The Eucharist (Communion)
10. Another display of grandeur took place on “The Quarter Deck” where a scene, that likely had no accidental similarity to the Eucharist, took place. It was when Ahab, after his rousing speech, demanded that his first, second, and third mate present “the detached iron parts of their harpoons” and that they shall “cant them over” into which he “brimmed the harpoon sockets with fiery waters.” The scene consolidates the roles of Starbuck, Stub, and Flask in Ahab’s plan as they’ve properly pledged themselves to him, as if he were now their god. In addition to this, Starbuck, a man who “courage was not a sentiment; but a thing simply useful to” was left “paled, and turned, and shivered” by the ritual. Another interesting note to be made by the ceremony is as, for Starbuck is a “quaker by descent”, he’d be a member of a “Christian tradition that does not practice the Eucharist.

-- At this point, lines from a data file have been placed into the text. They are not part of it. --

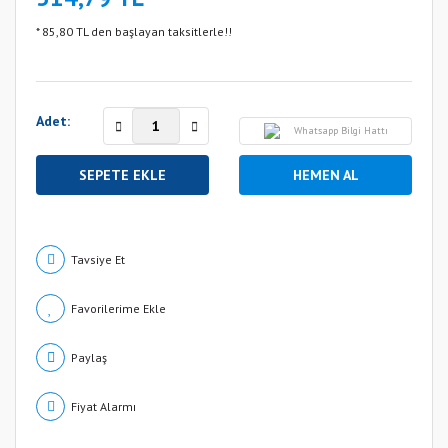
* 85,80 TL den başlayan taksitlerle!!
Adet:
Whatsapp Bilgi Hattı
SEPETE EKLE
HEMEN AL
Tavsiye Et
Paylaş
Fiyat Alarmı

11. Ahab also has the men make a vow to hunt Moby Dick and has them “drink and pass” a flagon. This could be an allusion to communion, as some sort of drink is shared to celebrate redemption, the destruction of evil, and the unity of the congregation. Now that Ahab appears more reverent than insane, his motivations also shift. With all the biblical references present in this chapter, Ahab could be seen as a warrior hunting down an evil force in order to destroy it. Yet, he could also be viewed as a man hunting God . . .

12. Again, in chapter 35 of Moby-Dick, another biblical reference shows up. It is written in the novel:
"I take it, that the earliest standers of mast-heads were the old Egyptians; because, in all my researches, I find none prior to them For though their progenitors, the builders of Babel, must doubtless, by their power, have intended, to rear the loftiest mast-head in all Asia, or Africa either; yet (ere the final truck was put to it) as that great stone mast of theirs may be said to have gone by the board, in the dread gale of God’s wrath"  . . , God was in fact not accepting of the idea of the Tower of Babel.